Arizona Wildcats women's golf | |
---|---|
Founded | 1979 |
University | University of Arizona |
Conference | Big 12 |
Athletic director | Dave Heeke |
Head coach | Giovana Maymon (1st season) |
Location | Tucson, Arizona |
Course | Tucson Country Club Par: 72 Yards: 7,022 |
Nickname | Arizona |
Colors | Cardinal and Navy |
NCAA champions | |
1996, 2000, 2018 | |
NCAA individual champions | |
Susan Slaughter (1990) Annika Sörenstam (1991) Marisa Baena (1996) Jenna Daniels (2000) | |
NCAA runner-up | |
2002 | |
NCAA match play | |
2018 | |
NCAA Championship appearances | |
1982, 1983, 1987, 1988, 1989, 1990, 1991, 1992, 1993, 1995, 1996, 1997, 1998, 1999, 2000, 2001, 2002, 2003, 2004, 2006, 2007, 2008, 2009, 2010, 2011, 2013, 2014, 2015, 2016, 2018, 2019, 2021, 2023 | |
Conference champions | |
Pac-10/12 1992, 1997, 1998, 1999, 2000, 2001, 2002, 2010, 2015 | |
Individual conference champions | |
Pac-10/12 Annika Sorenstam (1992) Leta Lindley (1994) Marisa Baena (1996) Jenna Daniels (1998) Lorena Ochoa (2001) |
The Arizona Wildcats women's golf is considered one of the best in all of women's collegiate golf, dating back to their first season in 1979. Since they have won three national championships in 1996, 2000, and 2018. The Wildcat Women have also had four individual national champions with Susan Slaughter in (1990), Annika Sörenstam in (1991), Marisa Baena in (1996) and Jenna Daniels in (2000).

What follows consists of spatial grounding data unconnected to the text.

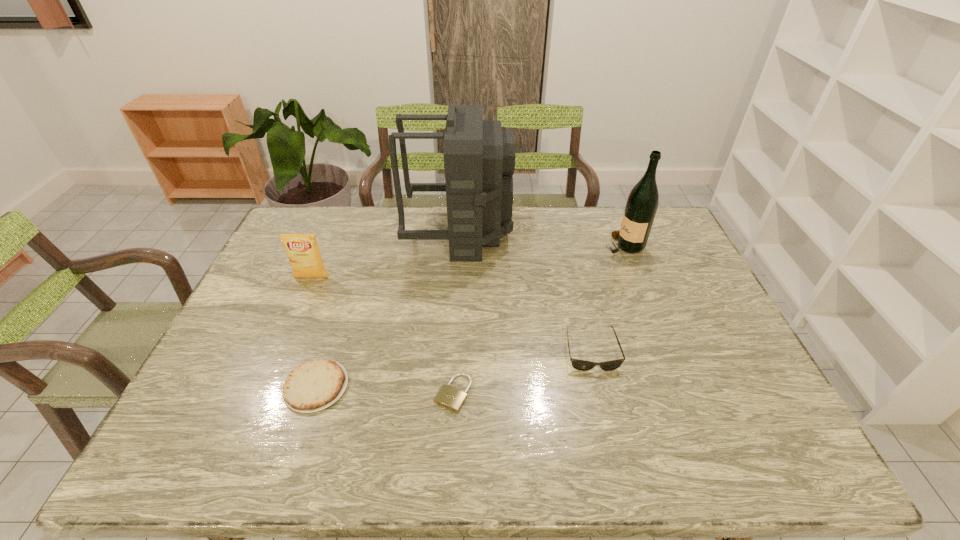 Identify the location of free space between the third tallest object and the fifth tallest object. The image size is (960, 540). (314, 332).

What are the coordinates of `vacant area between the padlock and the wine bottle` in the screenshot? It's located at (539, 319).

Where is `vacant area between the fourth tallest object and the wine bottle`? vacant area between the fourth tallest object and the wine bottle is located at coordinates (607, 297).

Identify which object is the third nearest to the fifth tallest object. Please provide its 2D coordinates. Your answer should be formatted as a tuple, i.e. [(x, y)], where the tuple contains the x and y coordinates of a point satisfying the conditions above.

[(479, 157)]

Locate which object ranks third in proximity to the shortest object. Please provide its 2D coordinates. Your answer should be formatted as a tuple, i.e. [(x, y)], where the tuple contains the x and y coordinates of a point satisfying the conditions above.

[(479, 157)]

Find the location of a particular element. vacant point that satisfies the following two spatial constraints: 1. on the front of the fourth nearest object with the logo; 2. on the left side of the tortilla is located at coordinates (266, 387).

Image resolution: width=960 pixels, height=540 pixels. What are the coordinates of `free space that satisfies the following two spatial constraints: 1. on the front of the third farthest object with the logo; 2. on the left side of the shortest object` in the screenshot? It's located at (263, 393).

This screenshot has height=540, width=960. Identify the location of vacant space that satisfies the following two spatial constraints: 1. on the back side of the padlock; 2. on the front compartment of the backpack. (462, 233). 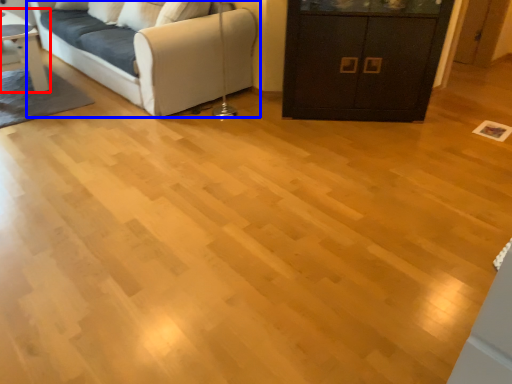 Question: Which object is closer to the camera taking this photo, table (highlighted by a red box) or studio couch (highlighted by a blue box)?

Choices:
 (A) table
 (B) studio couch

Answer: (B) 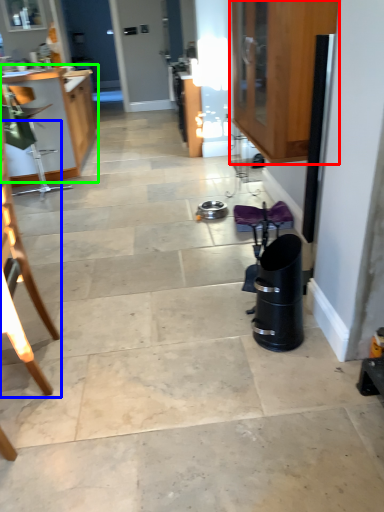 Question: Estimate the real-world distances between objects in this image. Which object is closer to cabinetry (highlighted by a red box), chair (highlighted by a blue box) or cabinetry (highlighted by a green box)?

Choices:
 (A) chair
 (B) cabinetry

Answer: (A) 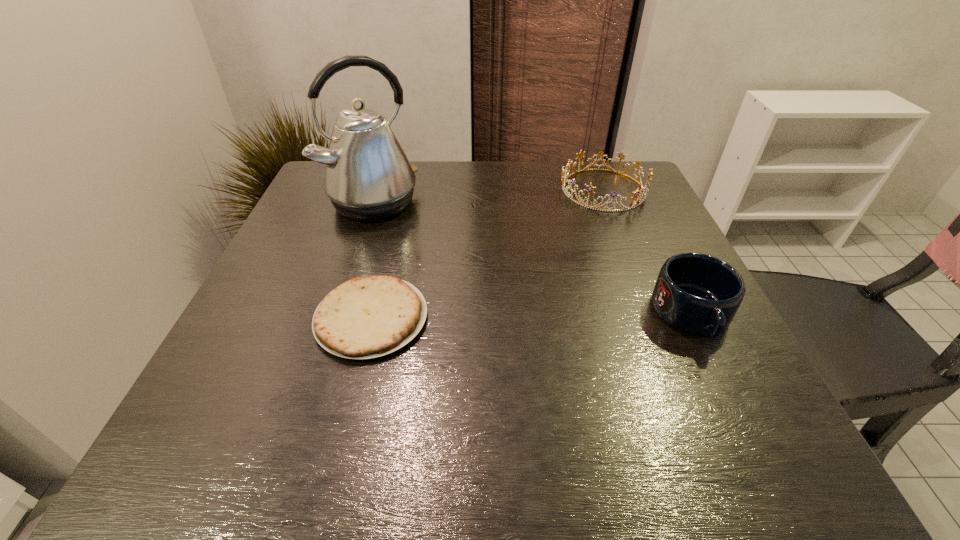 The height and width of the screenshot is (540, 960). What are the coordinates of `the shortest object` in the screenshot? It's located at (367, 317).

Find the location of a particular element. mug is located at coordinates (697, 293).

Image resolution: width=960 pixels, height=540 pixels. I want to click on tiara, so click(633, 204).

The height and width of the screenshot is (540, 960). What are the coordinates of `the tallest object` in the screenshot? It's located at pos(368,177).

Where is `free space located 0.350m on the right of the shortest object`? The height and width of the screenshot is (540, 960). free space located 0.350m on the right of the shortest object is located at coordinates (612, 318).

This screenshot has width=960, height=540. I want to click on free space located with the handle on the side of the mug, so click(x=724, y=380).

Locate an element on the screen. Image resolution: width=960 pixels, height=540 pixels. vacant region located on the front-facing side of the tiara is located at coordinates click(x=576, y=221).

The width and height of the screenshot is (960, 540). What are the coordinates of `vacant space located on the front-facing side of the tiara` in the screenshot? It's located at (517, 289).

This screenshot has width=960, height=540. Identify the location of free spot located on the front-facing side of the tiara. (517, 289).

This screenshot has width=960, height=540. In order to click on vacant region located 0.280m from the spout of the kettle in this screenshot , I will do `click(465, 283)`. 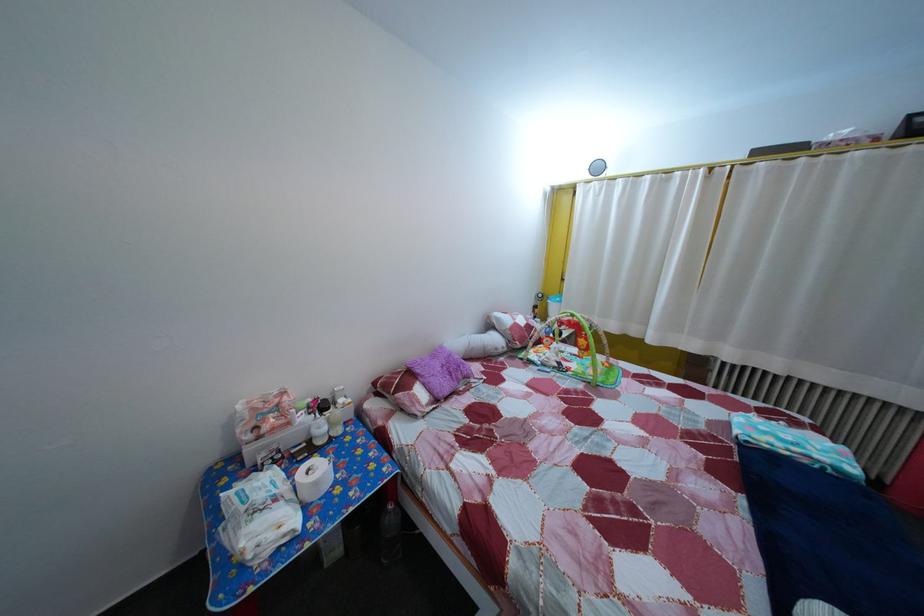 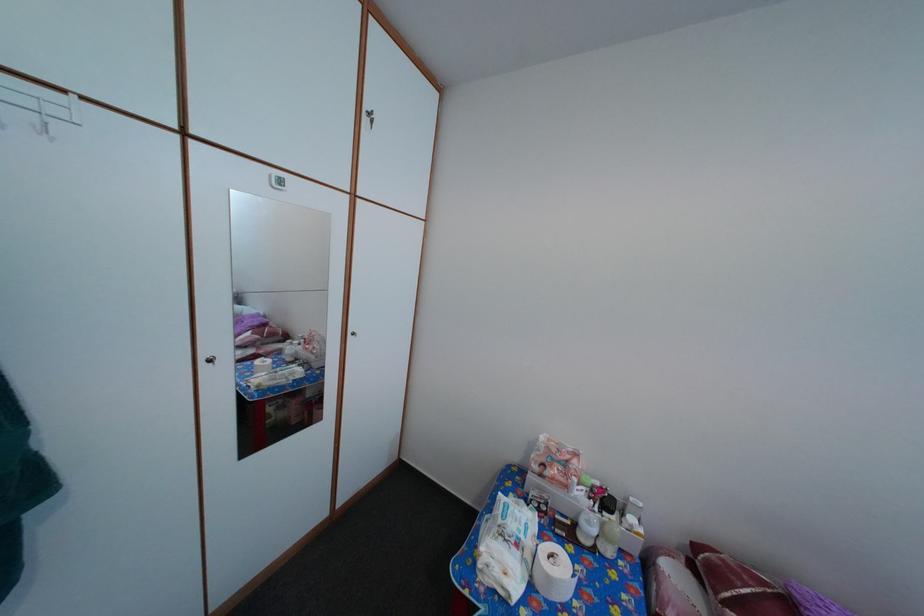 The point at (324, 440) is marked in the first image. Where is the corresponding point in the second image?

(592, 531) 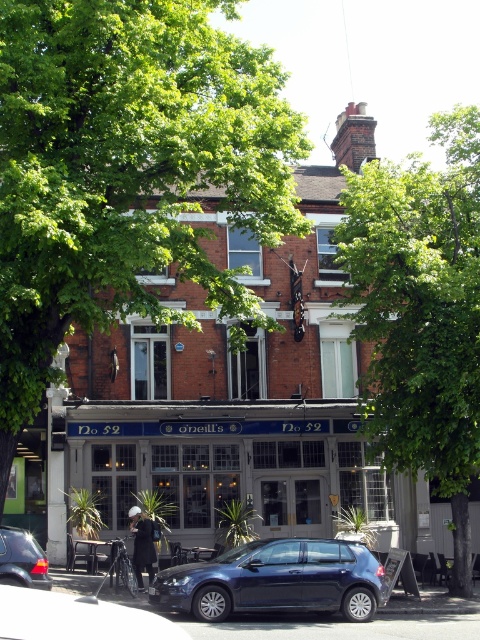 You are standing at the entrance of the brick building at center. If you look towards the direction of the dark car parked on the curb, which object would you see first?

The dark car parked on the curb is partially obscuring the view of the sidewalk, so you would see the dark car parked on the curb first before the sidewalk.

You are a delivery person who needs to park your 2.5 meter wide delivery van between the brick building at center and the glossy metallic hatchback at lower center. Is there enough space for your van to fit between them?

The brick building at center and glossy metallic hatchback at lower center are 7.59 meters apart from each other. Since your delivery van is 2.5 meters wide, there is sufficient space between them to park your van.

You are a delivery person arriving at No 52 O Neill s. You need to park your vehicle behind the brick building at center so it won t block the sidewalk. Is the glossy metallic hatchback at lower center currently blocking your parking spot?

The glossy metallic hatchback at lower center is behind the brick building at center, so it is occupying the parking spot behind the brick building at center. Therefore, the glossy metallic hatchback at lower center is blocking your parking spot. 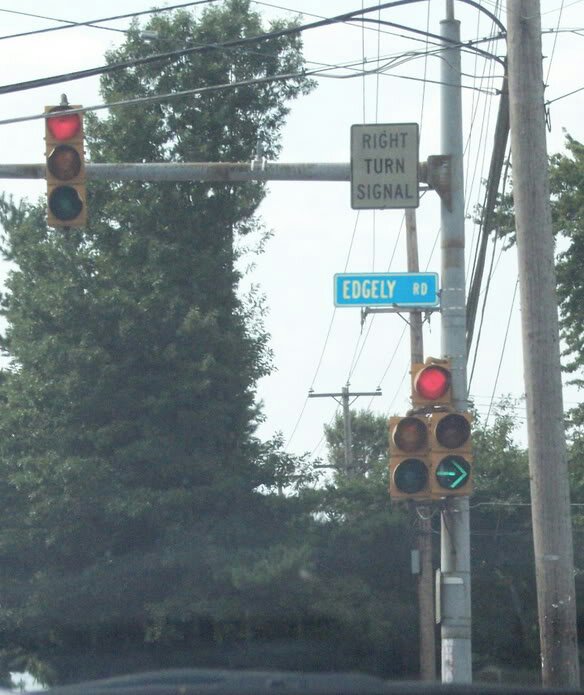 You are a GUI agent. You are given a task and a screenshot of the screen. Output one action in this format:
    pyautogui.click(x=<x>, y=<y>)
    Task: Click on the "red lights" turned on
    This screenshot has height=695, width=584.
    Given the screenshot: What is the action you would take?
    pyautogui.click(x=430, y=379), pyautogui.click(x=69, y=129) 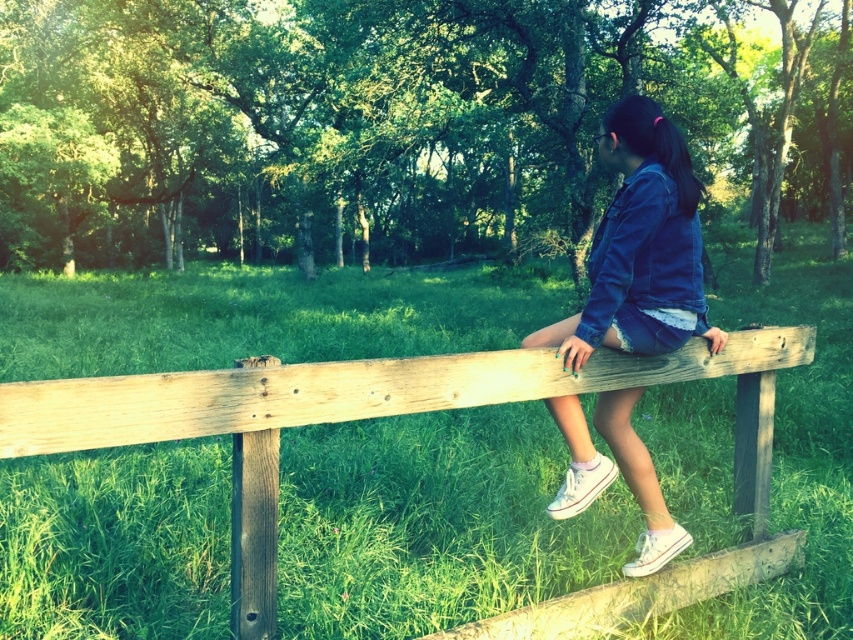 Does wooden fence at center lie in front of denim jacket at center?

Yes, it is.

Is wooden fence at center shorter than denim jacket at center?

Indeed, wooden fence at center has a lesser height compared to denim jacket at center.

Does point (567, 611) come farther from viewer compared to point (630, 308)?

Yes, it is.

Find the location of a particular element. Image resolution: width=853 pixels, height=640 pixels. wooden fence at center is located at coordinates (419, 412). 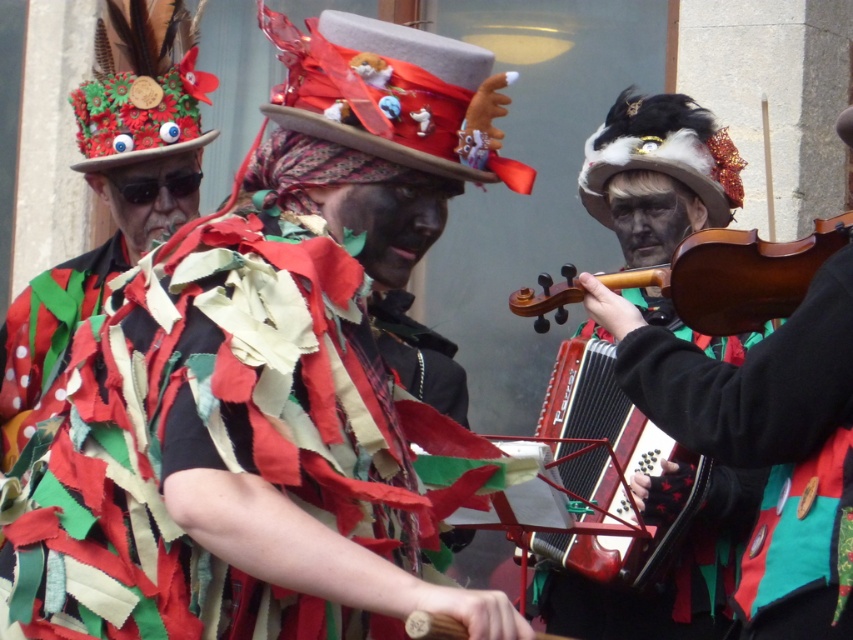 Based on the photo, you are a photographer trying to capture the central performer. You notice the multicolored fabric strips at center and the wooden accordion at center. Which object should you focus on to ensure the central performer is in focus?

The multicolored fabric strips at center is in front of the wooden accordion at center, so focusing on the multicolored fabric strips at center will ensure the central performer is in focus.

You are a photographer trying to capture the perfect shot of the street performance. You want to focus on the multicolored fabric strips at center. Based on their position, where should you aim your camera?

The multicolored fabric strips at center are located at coordinates point 0.616 on the x axis and 0.314 on the y axis, so you should aim your camera at that specific point to capture them.

You are a street performer who wants to place your wooden accordion at center and brown wooden violin at center on a narrow shelf that can only fit one instrument at a time. Which instrument should you place first to ensure the other can be placed afterward?

The wooden accordion at center is to the left of brown wooden violin at center, so you should place the brown wooden violin at center first, then the wooden accordion at center can be placed afterward since it is positioned to the left. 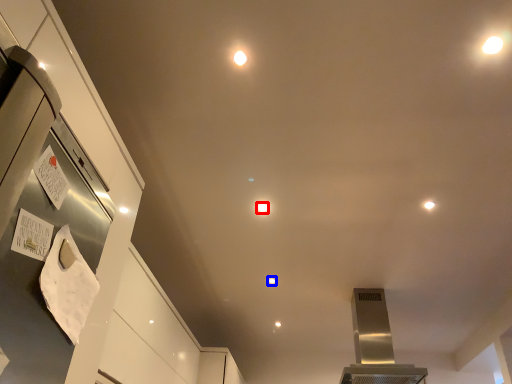 Question: Which object is closer to the camera taking this photo, light (highlighted by a red box) or light (highlighted by a blue box)?

Choices:
 (A) light
 (B) light

Answer: (A) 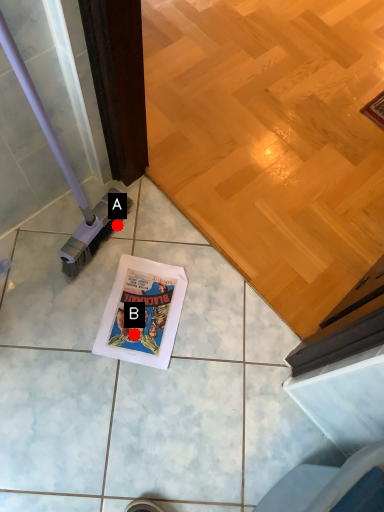 Question: Two points are circled on the image, labeled by A and B beside each circle. Which point is closer to the camera taking this photo?

Choices:
 (A) A is closer
 (B) B is closer

Answer: (B) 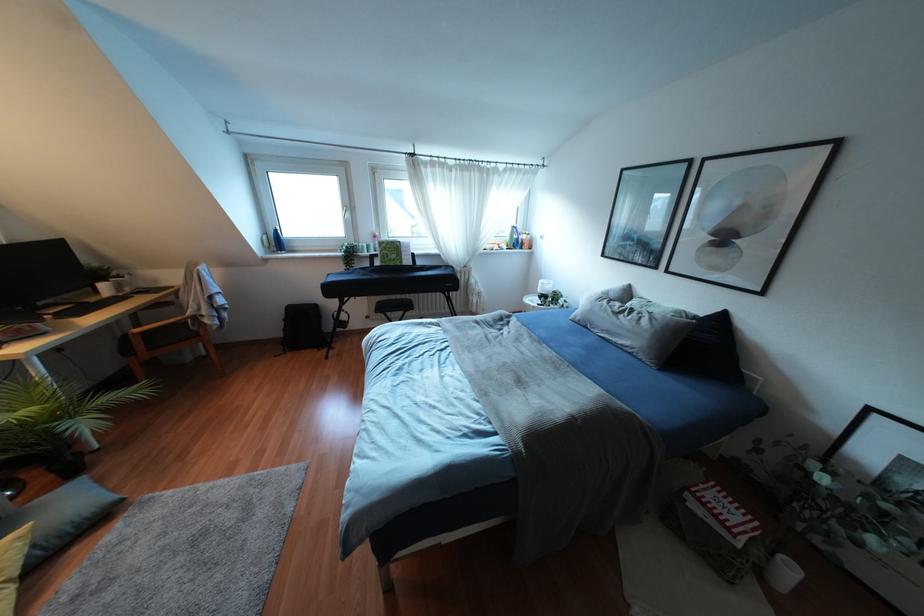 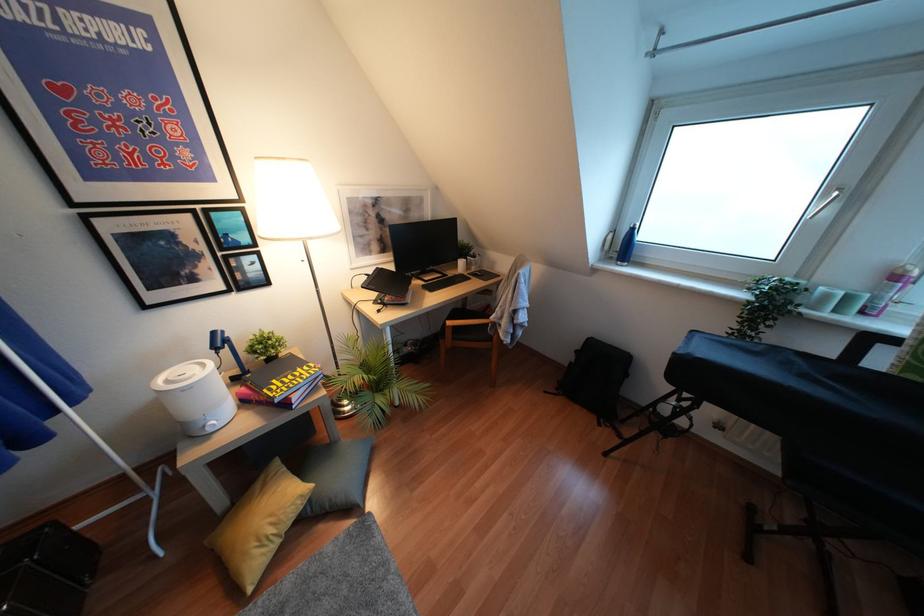 The point at (275, 241) is marked in the first image. Where is the corresponding point in the second image?

(623, 246) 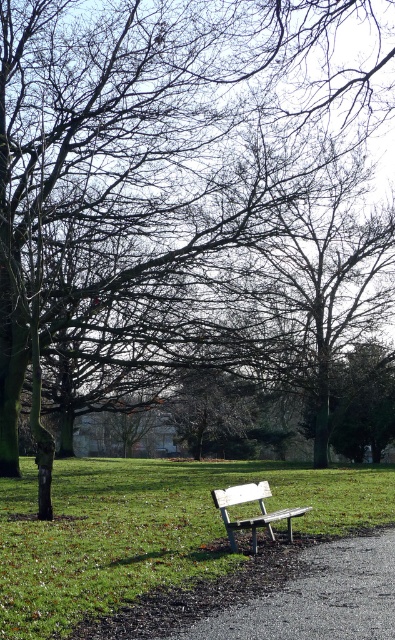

On August 4, 2023, Arizona announced it would join the Big 12 Conference along with Arizona State, Colorado, and Utah beginning in the 2024-25 academic year.[1]
Members of the Wildcat women's program have gone on to success on the LPGA Tour, led by 8-time LPGA Player of the Year Annika Sörenstam and 4-time LPGA Player of the Year Lorena Ochoa. Sörenstam is regarded as one of the best female golfers in history.[2] Before stepping away from competitive golf at the end of the 2008 season, she had won 90 international tournaments as a professional, making her the female golfer with the most wins to her name. She has won 72 official LPGA Tour tournaments including ten majors and 18 other tournaments internationally, and she tops the LPGA's career money list with earnings of over $22 million—over $2 million ahead of her nearest rival while playing 187 fewer events.[3] The winner of a record eight Player of the Year awards, and six Vare Trophies given to the LPGA player with the lowest seasonal scoring average, she is the only female golfer to shoot a 59 in competition. She holds various all-time scoring records including the lowest season scoring average: 68.6969 in 2004. Representing Europe in the Solheim Cup on eight occasions between 1994 and 2007, Sörenstam was the event's all-time leading points earner until her record was surpassed by England's Laura Davies during the 2011 Solheim Cup. Sörenstam also was captain of the 2017 European Solheim Cup team. In 2003, Sörenstam played in the Bank of America Colonial tournament to become the first woman to play in a PGA Tour event since 1945.
Lorena Ochoa was the top-ranked female golfer in the world for 158 consecutive and total weeks (both are LPGA Tour records), from April 23, 2007, to her retirement on May 2, 2010, at the age of 28 years old. As the first Mexican golfer of either gender to be ranked number one in the world,[4] she is considered the best Mexican golfer and the best Latin American female golfer of all time.[5][6] Ochoa was inducted into the World Golf Hall of Fame in 2017.[7]